### EXERCISE OBJECTIVE
Treat the line with "DZIENNE: 16" as the starting point. Write it out and every line after it through the end of the listing below, exactly.

### RECORDS PROVIDED
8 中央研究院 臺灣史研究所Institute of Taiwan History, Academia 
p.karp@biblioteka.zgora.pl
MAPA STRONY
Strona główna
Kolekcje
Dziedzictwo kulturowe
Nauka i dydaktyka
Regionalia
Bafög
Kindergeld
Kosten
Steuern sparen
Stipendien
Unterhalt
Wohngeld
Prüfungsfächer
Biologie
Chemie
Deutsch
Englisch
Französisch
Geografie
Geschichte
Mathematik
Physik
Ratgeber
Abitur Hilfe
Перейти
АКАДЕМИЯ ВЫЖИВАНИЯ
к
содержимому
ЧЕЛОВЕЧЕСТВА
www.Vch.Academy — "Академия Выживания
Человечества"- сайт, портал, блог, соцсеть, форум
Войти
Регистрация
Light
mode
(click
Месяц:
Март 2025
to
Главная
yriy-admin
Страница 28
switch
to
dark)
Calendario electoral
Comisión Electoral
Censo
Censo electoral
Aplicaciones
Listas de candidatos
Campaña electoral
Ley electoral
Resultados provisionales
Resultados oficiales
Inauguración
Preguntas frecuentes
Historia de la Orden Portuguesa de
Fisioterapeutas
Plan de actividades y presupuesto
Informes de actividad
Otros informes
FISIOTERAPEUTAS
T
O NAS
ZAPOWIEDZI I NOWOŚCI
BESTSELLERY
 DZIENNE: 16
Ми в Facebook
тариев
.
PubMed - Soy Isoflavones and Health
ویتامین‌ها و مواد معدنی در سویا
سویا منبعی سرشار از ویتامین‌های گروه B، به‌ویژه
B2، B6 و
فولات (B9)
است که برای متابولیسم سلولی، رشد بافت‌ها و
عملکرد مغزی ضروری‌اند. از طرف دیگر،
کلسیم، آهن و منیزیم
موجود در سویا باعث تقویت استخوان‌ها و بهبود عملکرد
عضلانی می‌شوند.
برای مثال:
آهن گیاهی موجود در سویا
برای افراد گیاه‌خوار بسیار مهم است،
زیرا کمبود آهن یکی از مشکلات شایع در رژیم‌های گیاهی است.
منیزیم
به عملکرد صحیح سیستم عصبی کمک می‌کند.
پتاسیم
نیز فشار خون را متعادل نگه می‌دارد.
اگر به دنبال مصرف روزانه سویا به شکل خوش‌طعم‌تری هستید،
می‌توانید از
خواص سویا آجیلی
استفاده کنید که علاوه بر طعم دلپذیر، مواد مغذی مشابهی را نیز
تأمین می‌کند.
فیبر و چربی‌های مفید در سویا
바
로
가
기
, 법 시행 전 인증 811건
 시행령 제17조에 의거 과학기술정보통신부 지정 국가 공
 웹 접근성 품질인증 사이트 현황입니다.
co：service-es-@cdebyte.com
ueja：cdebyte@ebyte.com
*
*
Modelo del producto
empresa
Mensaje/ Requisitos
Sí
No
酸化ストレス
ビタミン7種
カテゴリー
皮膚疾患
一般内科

### COMPLETED TASK
 DZIENNE: 16
Ми в Facebook
тариев
.
PubMed - Soy Isoflavones and Health
ویتامین‌ها و مواد معدنی در سویا
سویا منبعی سرشار از ویتامین‌های گروه B، به‌ویژه
B2، B6 و
فولات (B9)
است که برای متابولیسم سلولی، رشد بافت‌ها و
عملکرد مغزی ضروری‌اند. از طرف دیگر،
کلسیم، آهن و منیزیم
موجود در سویا باعث تقویت استخوان‌ها و بهبود عملکرد
عضلانی می‌شوند.
برای مثال:
آهن گیاهی موجود در سویا
برای افراد گیاه‌خوار بسیار مهم است،
زیرا کمبود آهن یکی از مشکلات شایع در رژیم‌های گیاهی است.
منیزیم
به عملکرد صحیح سیستم عصبی کمک می‌کند.
پتاسیم
نیز فشار خون را متعادل نگه می‌دارد.
اگر به دنبال مصرف روزانه سویا به شکل خوش‌طعم‌تری هستید،
می‌توانید از
خواص سویا آجیلی
استفاده کنید که علاوه بر طعم دلپذیر، مواد مغذی مشابهی را نیز
تأمین می‌کند.
فیبر و چربی‌های مفید در سویا
바
로
가
기
, 법 시행 전 인증 811건
 시행령 제17조에 의거 과학기술정보통신부 지정 국가 공
 웹 접근성 품질인증 사이트 현황입니다.
co：service-es-@cdebyte.com
ueja：cdebyte@ebyte.com
*
*
Modelo del producto
empresa
Mensaje/ Requisitos
Sí
No
酸化ストレス
ビタミン7種
カテゴリー
皮膚疾患
一般内科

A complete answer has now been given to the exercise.